SUR CE,
Aux termes des dispositions de l'article 524 du code de procédure civile, lorsque l'exécution provisoire est de droit ou a été ordonnée, le premier président ou, dès qu'il est saisi, le conseiller de la mise en état peut, en cas d'appel, décider, à la demande de l'intimé et après avoir recueilli les observations des parties, la radiation du rôle de l'affaire lorsque l'appelant ne justifie pas avoir exécuté la décision frappée d'appel ou avoir procédé à la consignation autorisée dans les conditions prévues à l'article 521, à moins qu'il lui apparaisse que l'exécution serait de nature à entraîner des conséquences manifestement excessives ou que l'appelant est dans l'impossibilité d'exécuter la décision.

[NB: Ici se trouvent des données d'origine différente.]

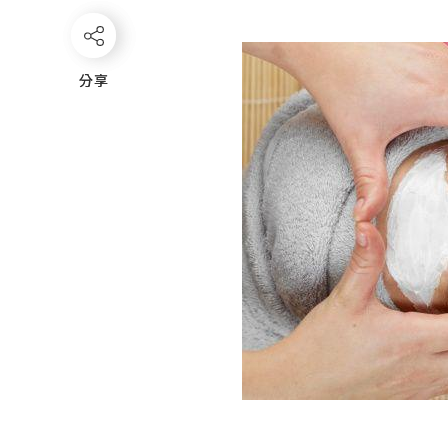
分享
分享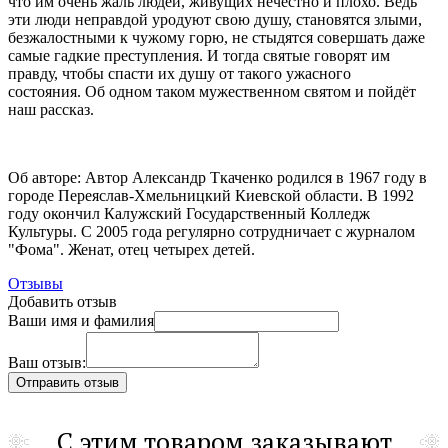
что им очень жаль людей, живущих нечестно и плохо. Ведь
эти люди неправдой уродуют свою душу, становятся злыми,
безжалостными к чужому горю, не стыдятся совершать даже
самые гадкие преступления. И тогда святые говорят им
правду, чтобы спасти их душу от такого ужасного
состояния. Об одном таком мужественном святом и пойдёт
наш рассказ.
Об авторе: Автор Александр Ткаченко родился в 1967 году в
городе Переяслав-Хмельницкий Киевской области. В 1992
году окончил Калужский Государственный Колледж
Культуры. С 2005 года регулярно сотрудничает с журналом
"Фома". Женат, отец четырех детей.
Отзывы
Добавить отзыв
Ваши имя и фамилия
Ваш отзыв:
С этим товаром заказывают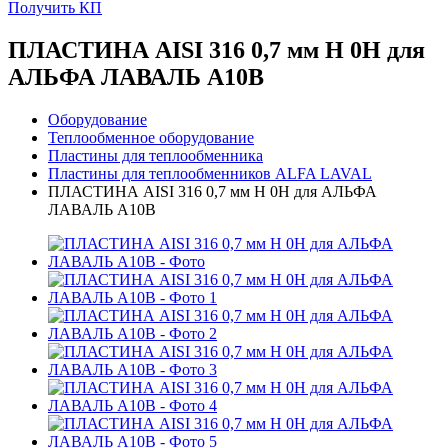
Получить КП
ПЛАСТИНА AISI 316 0,7 мм H 0H для
АЛЬФА ЛАВАЛЬ A10B
Оборудование
Теплообменное оборудование
Пластины для теплообменника
Пластины для теплообменников ALFA LAVAL
ПЛАСТИНА AISI 316 0,7 мм H 0H для АЛЬФА
ЛАВАЛЬ A10B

Il est rappelé que la Cour européenne des droits de l'homme juge légitimes les buts poursuivis par l'obligation d'exécution d'une décision pour laquelle l'exécution provisoire a été ordonnée, à savoir notamment assurer la protection du créancier, éviter les appels dilatoires et assurer la bonne administration de la justice en désengorgeant les tribunaux. Elle ajoute qu'en conséquence, la mesure de radiation du rôle, prononcée par un conseiller de la mise en état en application de l'article 526 devenu l'article 524 du code de procédure civile, suivie du constat de la péremption de l'instance, ne constitue pas une entrave disproportionnée au droit d'accès à la cour d'appel, dans la mesure où les requérants ne démontrent ni l'impossibilité d'exécuter, ni un effort de paiement, même en partie.

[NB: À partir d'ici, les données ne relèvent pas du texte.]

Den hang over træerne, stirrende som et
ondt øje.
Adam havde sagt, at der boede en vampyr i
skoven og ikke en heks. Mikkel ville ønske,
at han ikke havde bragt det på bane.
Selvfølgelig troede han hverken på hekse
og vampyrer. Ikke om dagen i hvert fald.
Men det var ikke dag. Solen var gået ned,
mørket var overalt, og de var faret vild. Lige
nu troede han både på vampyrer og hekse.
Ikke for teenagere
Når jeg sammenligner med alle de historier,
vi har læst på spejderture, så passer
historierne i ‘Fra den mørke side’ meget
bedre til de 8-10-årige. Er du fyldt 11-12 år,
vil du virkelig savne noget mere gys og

Par contre, une mesure de radiation du rôle prise alors qu'aucune exécution de la décision attaquée n'est envisageable en raison de la disproportion entre la situation matérielle du débiteur et les sommes dues au titre de la décision frappée d'appel, constituerait effectivement une entrave à l'accès effectif au juge d'appel et une violation de l'article 6 paragraphe 1 de la convention européenne des droits de l'homme.
La demande de l'intimé doit, à peine d'irrecevabilité prononcée d'office, être présentée avant l'expiration des délais pour conclure, ce qui est bien le cas en l'espèce puisque la demande de radiation a été formée le 18 février 2026 alors que le délai pour conclure de l'intimé n'était pas expiré au regard de la notification des conclusions de l'appelant le 21 novembre 2025.
Le jugement déféré assorti de l'exécution provisoire a été signifié à M. [E] par acte de commissaire de justice du 21 juillet 2025.
Le montant de la condamnation prononcée à l'encontre de l'appelant s'élève à la somme de 10 029,79 euros.
L'appelant se prévaut de l'impossibilité d'exécuter la décision querellée à raison de sa situation personnelle. Il justifie travailler en qualité de salarié avec un salaire de 1 900 euros mensuel et être locataire de son logement avec des charges mensuelles de 448 euros et justifie avoir réglé la somme de 200 euros au mois de février 2026 auprès de l'huissier en charge de l'exécution de la condamnation prononcée à son encontre.
L'exécution de la condamnation est ainsi modeste rapportée au quantum de la condamnation prononcée mais M. [E] justifie d'une situation personnelle ne lui permettant pas de s'acquitter de l'intégralité des causes de la condamnation.
Il n'y en conséquence pas lieu d'ordonner la radiation du rôle afin de garantir le recours effectif au juge d'appel et l'intimée sera déboutée de sa prétention de ce chef.
Sur les autres demandes :
Les dépens de l'incident seront joints au fond et les demandes au titre de l'article 700 du code de procédure civile seront réservées.